Oswald Chambers, in his book My Utmost for His Highest says it far better than I can. In The Graciousness of Uncertainty, he writes,
It doth not yet appear what we shall be. (1 John 3:2) The nature of spiritual life is that we are certain in our uncertainty, consequently we do not make our nests anywhere… Certainty is the mark of the common-sense life: gracious uncertainty is the mark of the spiritual life. To be certain of God means that we are uncertain in all our ways, we do not know what a day may bring forth. This is generally said with a sigh of sadness, it should be rather an expression of breathless expectation. We are uncertain of the next step, but we are certain of God …He packs our life with surprises all the time… Jesus said, “Except ye become as little children.” Spiritual life is the life of a child. We are not uncertain of God, but uncertain of what He is going to do next. If we are only certain in our beliefs, we get dignified and severe and have the ban of finality about our views; but when we are rightly related to God, life is full of spontaneous, joyful uncertainty and expectancy… “Believe also in Me,” said Jesus, not – “Believe certain things about Me.” Leave the whole thing to Him, it is gloriously uncertain how He will come in, but He will come.
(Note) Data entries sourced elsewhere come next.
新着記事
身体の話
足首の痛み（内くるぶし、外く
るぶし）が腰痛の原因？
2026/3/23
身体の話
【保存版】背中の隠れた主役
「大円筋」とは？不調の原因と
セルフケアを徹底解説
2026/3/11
Breathless expectation! I love that phrase! What is God going to do next?? I may not be sure of many things in my life, but I am sure of God! I may not know the next step, but I am sure He does and He will lead me. I may not know His plans for me, but He does! I may not know how He will provide, but He will! And far beyond just the ordinary, everyday blessings which He showers upon us, come those unexpected blessings! Chambers says, “when we are rightly related to God, life is full of spontaneous, joyful uncertainty and expectancy… “
We often shake our heads sadly when something tragic happens and say, “Well, you never know what a day will bring forth.” Chambers says this phrase should rather be said every day with a feeling of glad expectation, breathless expectation. “I can hardly wait to see what God will do today!”
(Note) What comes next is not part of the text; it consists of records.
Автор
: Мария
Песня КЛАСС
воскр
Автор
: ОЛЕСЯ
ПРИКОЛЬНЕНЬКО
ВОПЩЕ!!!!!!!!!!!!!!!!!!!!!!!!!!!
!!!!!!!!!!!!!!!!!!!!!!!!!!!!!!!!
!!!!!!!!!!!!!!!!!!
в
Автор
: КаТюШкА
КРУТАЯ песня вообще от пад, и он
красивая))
Why should those little miracles, those little “God-things” be unexpected? Our hope is in Him! If we truly trust Him as a little child we can expect Him to surprise us! Psalm 62:5 says, “My soul, wait thou only upon God; for my expectation is from him.” Philippians 1:20 tells us “according to my earnest expectation and my hope” that Christ will be magnified in us! Let us then live in breathless expectation to see what He will do next! What a day may bring forth may just be something amazing!